Rabbi Gerald Skolnik, spiritual leader of the Forest Hills Jewish Center and president of the Conservative movement’s Rabbinical Assembly, echoed that view and painted an upbeat picture of the future.

“I’m not in favor of civil marriage, but if it was allowed it would permit greater flexibility; couples could have a religious ceremony of their choice. I’m not saying this is the desired option … but I would go along with it because religion and politics in Israel need to be disentangled. When religion becomes a vehicle for political power struggles, nothing good can happen. … I do think that to some degree we’re dealing with a matter of semantics. I’m not concerned about it.”

In addition, Rabbi Skolnik said the very fact that such changes are being seriously discussed at the ministerial level is groundbreaking.

“The fact is that [Jewish Agency Chairman Natan] Sharansky has a serious proposal to address different kinds of prayer at the Kotel, and that there are proposals to change the structure of the religious councils and to permit civil marriage,” he said. “There is change on the horizon.”

Rabbi Rick Jacobs, president of the Union for Reform Judaism, the Reform movement’s congregational arm in North America, said he regards the proposal as a “positive step, but it is not the full equality and freedom we have been fighting for.”

“Some people think it would be a first step and others say it is an inhibitor to what we are fighting for,” he said. “Our position is that we believe that full equality in marriage is essential and I think that civil marriage is the most effective way to accomplish it in Israel — and it is supported by the vast majority of Israelis. Every poll in recent years found that they believe it is important and an essential change to make in their country.”

Asked about the proposal under consideration to permit civil unions, Rabbi Jacobs replied: “We’d like to see the actual proposals in their deal and will consider anything that will move us forward.”

Rabbi Gilad Kariv, executive director of the Reform movement in Israel, said the inclusion of Jewish Home in the coalition government has tempered hopes for major changes in church-state issues.

“It was quite clear to us in Israel that once there was an Orthodox party in the government — and especially when it was given serious political leverage — that dramatic changes would not take place generally speaking, and especially not in the short term,” he said. “It has been quite clear to us that the end of religion and state would not happen.”

Naftali Bennett, the head of the Jewish Home Party, last week proposed what he called three “revolutionary” proposals that would reform the country’s Orthodox religious councils, which provide such services as marriage registration, burial arrangements and other life-cycle events.

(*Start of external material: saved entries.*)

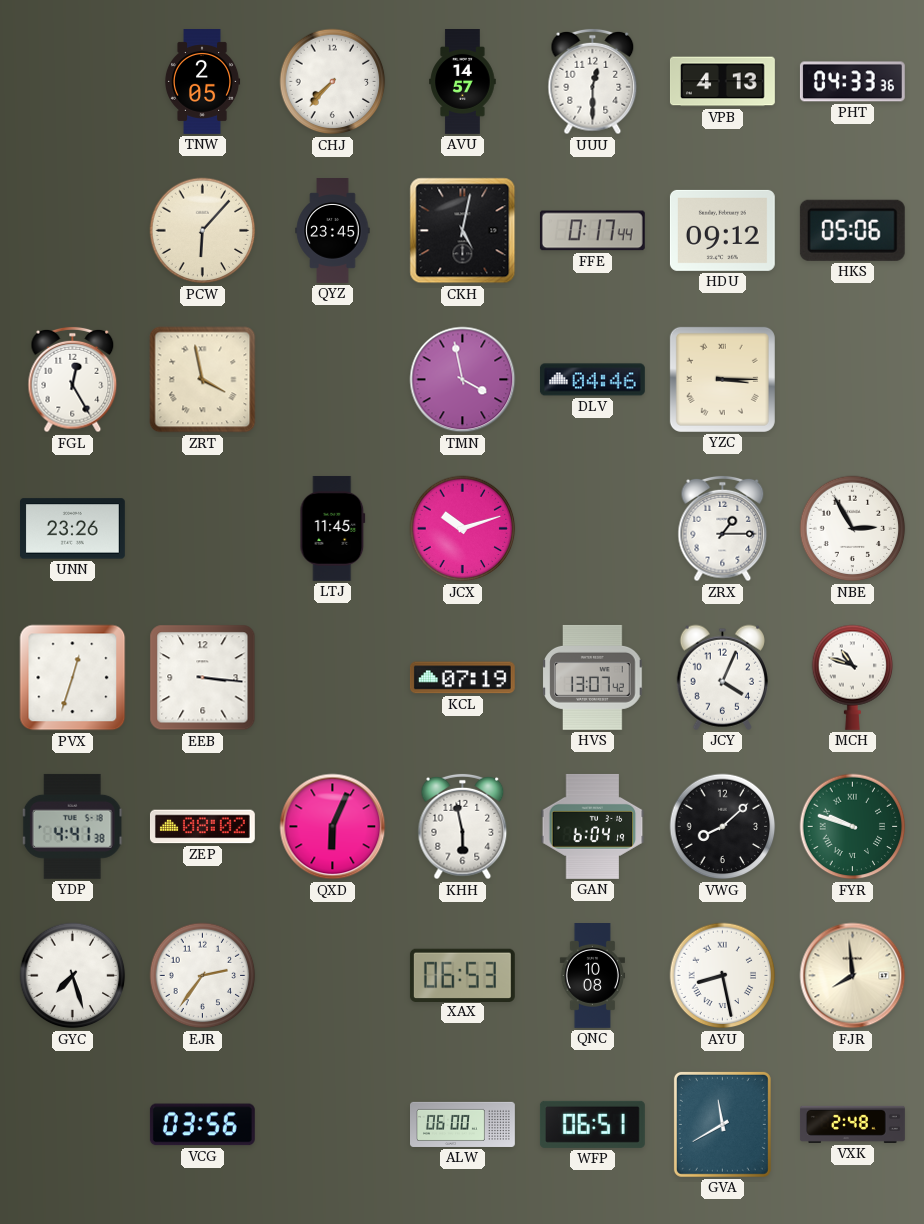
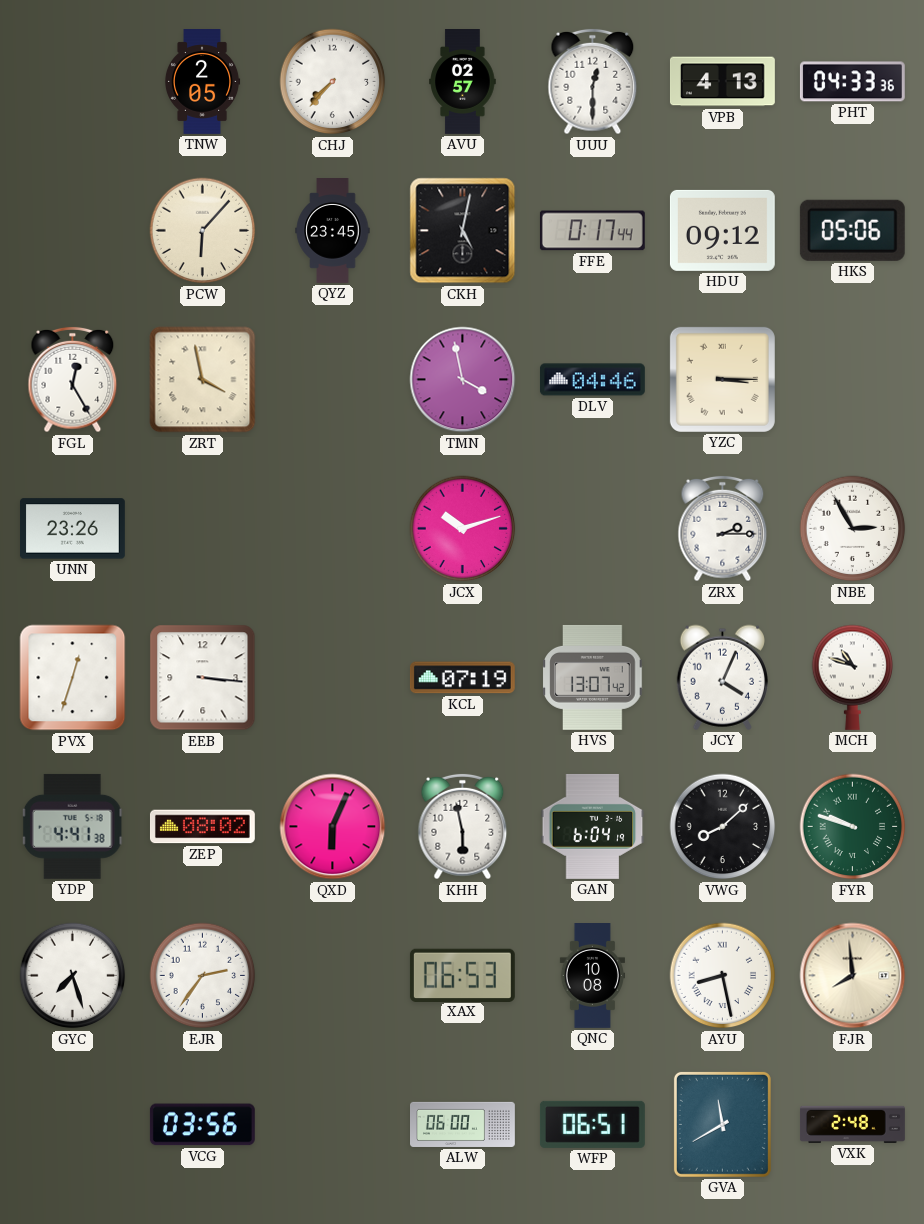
AVU: 14:57 -> 02:57
LTJ: 11:45 -> none
ZRX: 1:15 -> 2:15
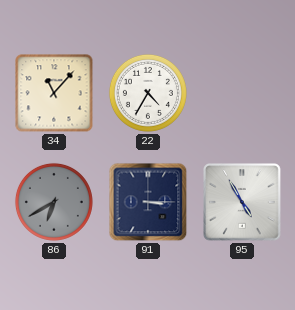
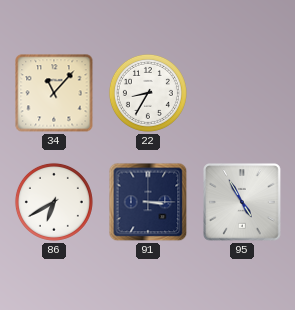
22: 4:35 -> 8:35
86 dial: grey -> white
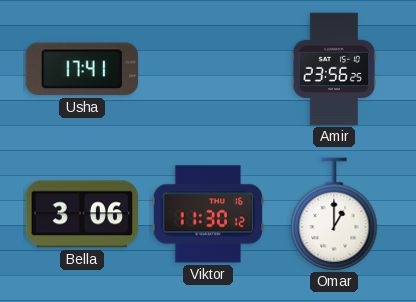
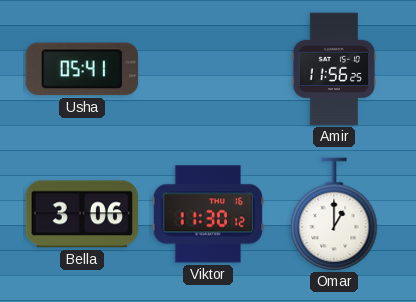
Usha: 17:41 -> 05:41
Amir: 23:56 -> 11:56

But Kariv dismissed them saying: “It’s time to realize that Bennett does not carry any new revolutionary vision in regard to religion and state relations. He is not seriously considering a new model that would bring religious pluralism to Israel or cancel the Orthodox monopoly. He is not our ally and in some ways is more challenging to us.”

He said, for instance that Bennett has created a new department in his religious services ministry that would promote Jewish identity — despite the fact that there are already several department within the Ministry of Education that deal with that.

“They are taking a governmental arm to promote Jewish identity with an Orthodox orientation among non-Orthodox Israelis,” he said.

On the other hand, Rabbi Kariv said, “We can celebrate the fact that the new government will probably not push forward a new conversion bill and try to overrule old court decisions dealing with religion and state.” He said the presence of Lapid and Tzippi Livni in the government would assure that.

Already Livni, who is the new justice minister, has told Bennett that she would not support changes he is developing governing holy sites that would limit the activities of Women of the Wall. Any amendments to the law would require her approval.

Rabbi Kariv said he is convinced that without public pressure from concerned Israelis and American Jews, “the new government will maintain the status quo regarding traditional issues of religion and state.”